From Bowness you can catch one of the Windermere ferries (three of them, white with green trim, The Teal, The Tern and The Swan) up the lake to Ambleside and the town and hills around, or down it to Newby Bridge to access the Lakeside and Haverthwaite Railway (some steam hauled). Alternatively there are any number of launches plying similar routes on the lake. If Wordsworth is your thing you’ll need to catch the bus (I believe it’s the 555) which will take you to Grasmere from Windermere (town) bus station - it is a fair old walk up through Bowness and Windermere to the top of the latter. Alight at Grasmere to visit Dove Cottage (it’s on the main road, the A591, outside of the village) where Wordsworth was possibly at his most productive (there are a couple of other Wordsworth residences nearby, notably Allan Bank). However if you stay on the bus it will take you all the way through the Lakes to Keswick which is worth a stroll round (it’s favoured by Rick Steves as his Lakeland stopover). The bus trip, which advertises itself as ‘the most scenic bus ride in England’, is a fairly leisurely affair and takes a good hour or so to reach Keswick.

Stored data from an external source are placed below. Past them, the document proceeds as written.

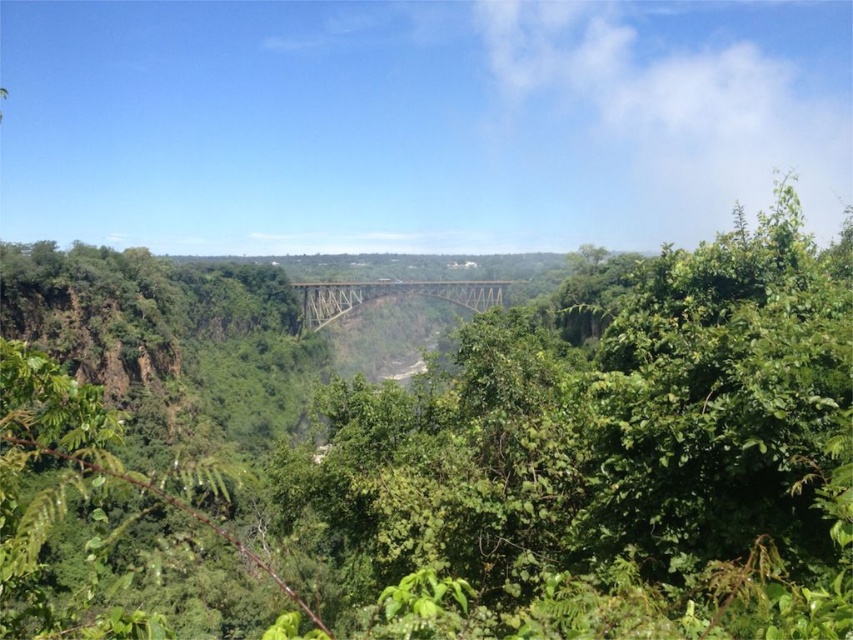 Question: Can you confirm if green leafy tree at center is positioned below metallic bridge at center?

Choices:
 (A) yes
 (B) no

Answer: (A)

Question: Which object appears closest to the camera in this image?

Choices:
 (A) green leafy tree at center
 (B) metallic bridge at center

Answer: (A)

Question: Does green leafy tree at center have a larger size compared to metallic bridge at center?

Choices:
 (A) no
 (B) yes

Answer: (B)

Question: Among these points, which one is nearest to the camera?

Choices:
 (A) [339, 289]
 (B) [544, 316]

Answer: (B)

Question: Where is green leafy tree at center located in relation to metallic bridge at center in the image?

Choices:
 (A) below
 (B) above

Answer: (A) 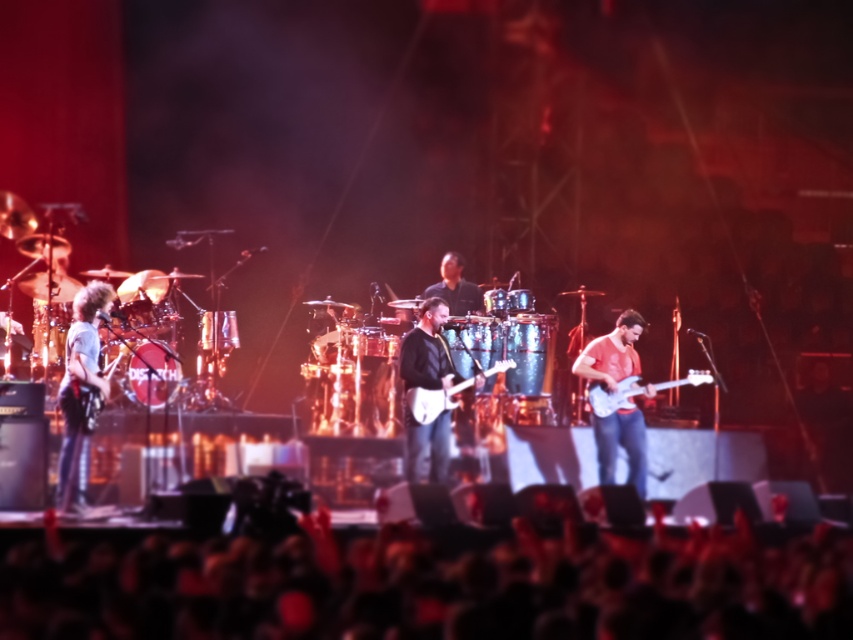 You are at the concert and want to take a photo of the drummer and the guitarist. The drummer is at point [590,596] and the guitarist is at point [413,460]. Which point is closer to you to ensure a clear shot?

Point [590,596] is closer to the camera than point [413,460], so you should focus on that point for a clearer shot.

You are a photographer at the concert and want to capture the black fabric at lower center. Where exactly should you aim your camera to get the best shot?

You should aim your camera at point (430, 582) to capture the black fabric at lower center.

You are a stagehand who needs to move a 6.5 feet long ladder from the black fabric at lower center to the white glossy electric guitar at right. Can you safely move the ladder without it hitting anything in between?

The distance between the black fabric at lower center and the white glossy electric guitar at right is 7.55 feet, which is longer than the ladder length of 6.5 feet. Therefore, you can safely move the ladder between them without it hitting anything. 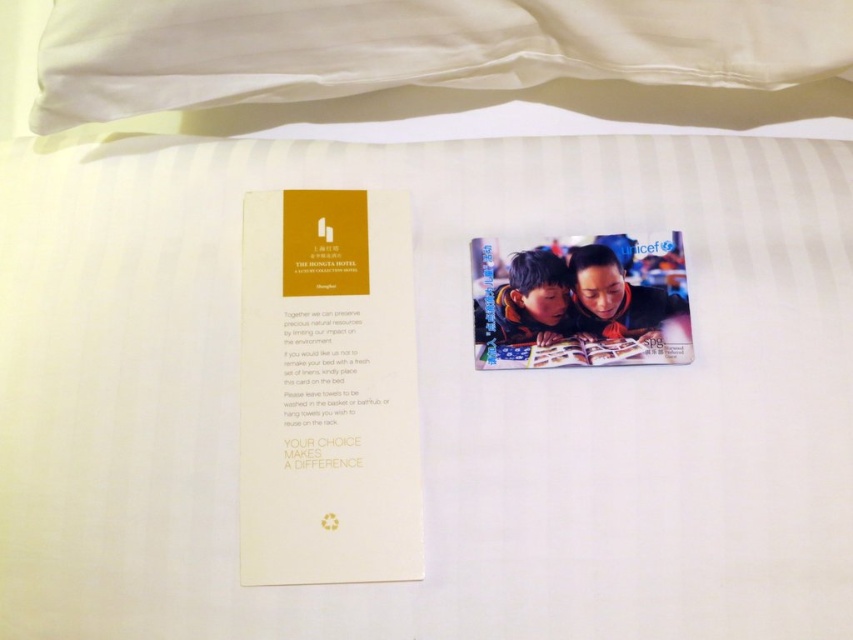 Question: Which point is farther to the camera?

Choices:
 (A) white soft pillow at upper center
 (B) matte plastic magazine at center

Answer: (B)

Question: Can you confirm if white soft pillow at upper center is bigger than matte plastic magazine at center?

Choices:
 (A) yes
 (B) no

Answer: (A)

Question: Does gold paper card at left appear on the left side of matte plastic magazine at center?

Choices:
 (A) yes
 (B) no

Answer: (A)

Question: Considering the real-world distances, which object is farthest from the gold paper card at left?

Choices:
 (A) white soft pillow at upper center
 (B) matte plastic magazine at center

Answer: (A)

Question: Which is nearer to the white soft pillow at upper center?

Choices:
 (A) gold paper card at left
 (B) matte plastic magazine at center

Answer: (B)

Question: In this image, where is gold paper card at left located relative to matte plastic magazine at center?

Choices:
 (A) right
 (B) left

Answer: (B)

If the weather is fine, the Lakes are walking central and there are any number of footpaths from easy Lakeside strolls to full blown mountain expeditions, the choice is yours. If that is your thing there will be a ton of information locally. If you decide to visit Keswick, it’s possible to bus there and back, catch a launch across Derwentwater, climb Catbells and return to Keswick - see handy video piece by Rick Steves! - but it would be a long day. (My favoured way of doing it is launch to Hawse End, climb Catbells, descend and walk back to Keswick via the house where Beatrix Potter wrote ‘Squirrel Nutkin’ - name escapes me for the moment but it was doing tea and cakes last time we passed - Nichol End - more tea and cake at the Marina - and Portinscale - more cafes and a pub - and back to Kendal. You can shorten this by catching the boat back from Hawse End, but you miss the en route refreshments).
There is a Lakeland visitor centre at Brockhole, but I have never spent a great deal of time there (bar one rainy afternoon, when the planned falconry exhibition had been moved indoors to a lecture room - focused the mind somewhat when a large Harris Hawk was swooping about in such a confined space!).
Not sure where the motor museum is, as it is not really my thing. I’m sure you’ll have a great trip and if the weather doesn’t cooperate, well, you are staying in a pub! If there’s anything else you think I might be able to help you with, do let me know.